OK, then I think the stable solution is to limit aws s3 sync to a sane number of concurrent flows, just like that is the best solution for bittorrent as well.
Ah, OK even if each single file gets transferred in a single flow, you are only talking about a handful of packets, so most flows will not exit slow start and hence might not be responsive if cake tries to tell them to slow down...
This technique is called sharding and some folks consider that to be an hostile act...
What makes you believe that ARM devices can be trusted?
I like the APUs, but powerful they are not... by today's standards
I severely doubt that fq_pie is going to be noticeably more CPU efficient than cake or fq_codel based solutions, typically the big cost is not the AQM or scheduler, but the traffic shaper, and once you compare fq_pie with HTB you should be in the same ball park as HTB+fq_codel. Not saying that fq_pie is a bad qdisc, but not sure it would be a silver bullet.

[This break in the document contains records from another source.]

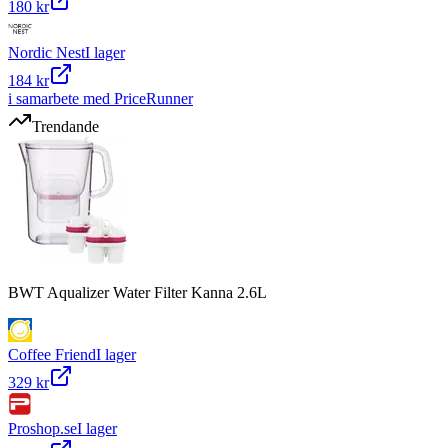
180 kr
Nordic Nest
I lager
184 kr
i samarbete med PriceRunner
Trendande
BWT Aqualizer Water Filter Kanna 2.6L
Coffee Friend
I lager
329 kr
Proshop.se
I lager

Fair enough. I bought a turris omnia years ago in the indiegogo campaign for similar reasons; for my nominal 100/40 link (sync 116.7/37, shaped to 105/36) it works well. However recent tests with small MSS values indicate that while 105/36 works comfortably the omnia has little reserves for much higher speeds, at least with my router application profile.
That is unfortunate. I wish the number of flows was configurable: if I limit the number of active streams on the client then I will never be able to saturate my link with small files. This approach could have been appropriate for BitTorrent (fun/leasure), but does not seem reasonable for cloud transfers (work)...
Well, I had good success transferring TBs worth of data using rsync over a single TCP flow.... albeit my TBs were mostly static and did not change day after day, and my link was slow enough that saturation was not my goal (the whole transfer took around 2 weeks, and I intended to use the internet during that time as well).
But in your position I would actually "limit the number of active streams on the client" to something giving acceptable performance for small files (which will always be inefficient to transfer) AND also try to increase cake's number of flows.
Now one more question, are you doing this over IPv4 or IPv6? Because you might also run into connection tracking issues on top of the traffic shaper ship-show
Mmmh, puzzling, why this would result in high numbers of hash collisions, however with 1024 hash bins, the excursion close to 1000 is sure to create hash collisions... Maybe it is time to increase the cake flows limit unconditionally, but that would require benchmarking the gains and the costs, and I am not setup to do that.
As for the cake flows limit... there is a major difference between cake and fq_codel. cake will hold on to the last packet in the queue and not drop it, so, with a thousand flows, cake accepts the latency hit and accepts and passes the packet.
fq_codel will drop even the last packet in the queue if it has not (it only turns off when the total queue size drops below a MTU, and I've long thought it shouldn't turn off even then). So fq_codel tries hard to bring in all flows eventually to a 5ms target while cake is willing to accept packets from all flows all the time.
In a world where we often see 64 * 1024 fq_codel queues, I viewed that that many packets in flight would make up for a packet dropped to empty a queue, and that essentially DDOSing a fq_codel'd network was less possible if we kept aiming for the target.
So, while I'm not mortally opposed to using more cake queues, the AQM gets less and less effective as you add flows.